November is when we ease from the colorful autumn into the darkening winter. Some of October’s colors and golden light leave here late and brighten the shorter days and some of December’s chilling winds and brilliant skies arrive here early to make the transition easier.
There are fewer people here in November, which can make it a time of increasing closeness and introspection – such as being grateful for family and friends at a crowded table on Thanksgiving, yet enjoying walking alone along a deserted water’s edge. It's also a time to send postcards to family and friends to tell them that we “Wish You Were Here” or are “Glad You Were Here” in November.
As usual, we’ll start with images of the four iconic scenes that we monitor monthly for you: The Harbor Island summer house overlooking Naskeag Harbor; the western mountains on Mount Desert Island (in sun and fog this month); the old red boathouse at Conary Cove, and the near-mountain called Blue Hill looming above Blue Hill Bay:
The November woods and fields were dry, the ponds lower, and the streams slower. We’ve been suffering from a drought for months, but there was beauty almost everywhere:
As for November’s flora, that drought and climate warming apparently contributed to one of the most colorful winter months that we’ve ever had, including the blood-red Japanese maple in the title background. Let’s begin with the trees.
Many of the apple and mountain ash trees retained their fruit throughout the month, while the ancient Camperdown elm in the cemetery lost all of its leaves early.
Many sugar maples retained their leaves longer, while the needles on the tamaracks (larches) turned yellow earlier and lasted longer.
But, as usual, most leaves on the weeping beech at Amen Farm turned bronze and refused to drop until later in the winter.
It was a bonanza month for berries and seed pods. The red winterberry (a benificial native plant) was abundant and tempted Barbara to do one of her exotic arrangements. Unfortunately, the red and yellow Asian bittersweet and the scarlet hips of multiflora rose (invasive non-natives) also were abundant, albeit beautiful, assasins.

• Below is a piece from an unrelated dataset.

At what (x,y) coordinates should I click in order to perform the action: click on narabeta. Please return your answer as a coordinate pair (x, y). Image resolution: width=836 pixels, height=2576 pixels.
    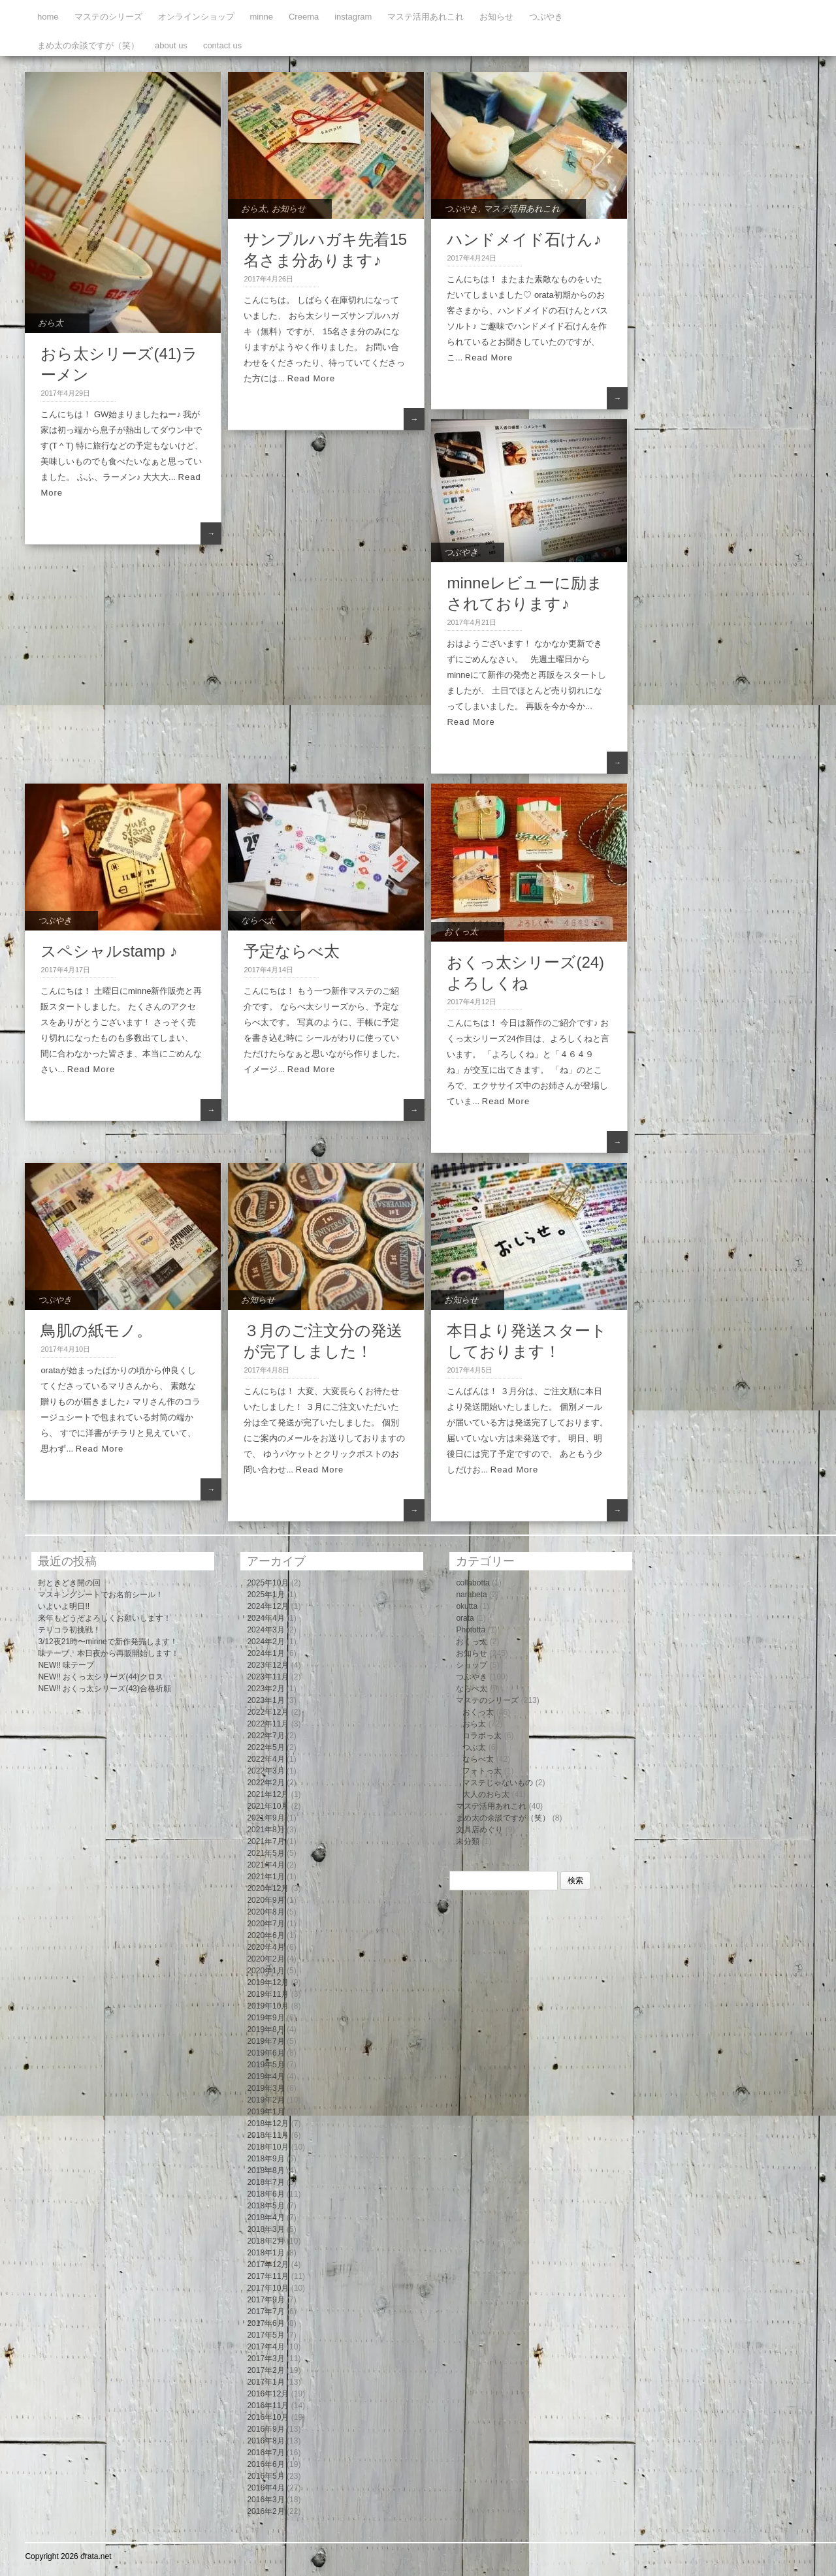     Looking at the image, I should click on (471, 1594).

For a flora finale, there were the eye-catching dead and dying leaves and the multi-colored moss, lichen, and fungi, including lonely red viburnum leaves, boastful fothergilla leaves, toasty false chanterelle mushrooms and even marble-like stinkhorn fungi.
As for the November fauna, it included residents as well as widlife that were just passing through on their way to warmer climes. Fauna of the furry kind included resident white-tailed deer sporting their new darker winter coats:
The most dramatic (and potentially disasterous) of our furry fauna experiences was the arrival of a pair of claim-jumping American beavers that are building dams and a lodge in our ponds and toppling trees to do so. We’ve named them Bernie and Bernice and they work the night shift, so these images of them are not great:
We also have a resident porcupine who we see regularly, but we’re also not gleeful about him because he eats tree bark. He’s furry, but also spikey, and we call him Harry:
As for feathered fauna, we’re on Route 1 South for Canada geese. They’re mostly overnight tourists that stop for dinner and breakfast, then continue on. On the other hand, we have flocks of waterflowl from Canada that will enjoy our now-boatless coves all winter. They include splashing eiders and content buffleheads.
Not to be outdone, our resident wild turkeys parade along driveways as well as fields during November. And, of course, our resident ring-billed and heron gulls also are a constant and pleasing presence throughout the winter.
On the working waterfront, November is the time when most coastal lobster fishing ends here. Lobster traps are hauled into the harbors and trailered to storage, while the fishing vessels are prepared for winter.
Some lobster fishermen will rig their vessels with masts, booms, and “drags” (pursenet drredges) for dragging the sea bottom for scallops when the season opens in December. A very few will use their boats as platforms for diving underwater in wetsuits to hand-harvest the more expensive “diver’s scallops” from the sea bottom. Fishing Vessel TARRFISH, below, was one of the first lobster boats to be drag-rigged in November and her owner, David Tarr, also will dive for them:
In November, some working boats and virtually all recreational boats and their moorings are hauled out of the water for winter storage under plastic wrap, boat shed roof, or even spruce trees. Piers, once filled with eager recreational sailers, become lonely places during the month.
Of course, November is perhaps most famous in this country as the month for a Thanksgiving turkey (for which we created a greeting card) and a beaver moon (which was a supermoon this year that reminded us of our invading beavers):
Finally, we leave you with a memory of the sundown over Great Cove at the end of a clear, crisp November day:
(All photographs in this post were taken in Down East Maine during November of 2025, except the turkey image in the Happy Thanksgiving card, which was taken previously here.)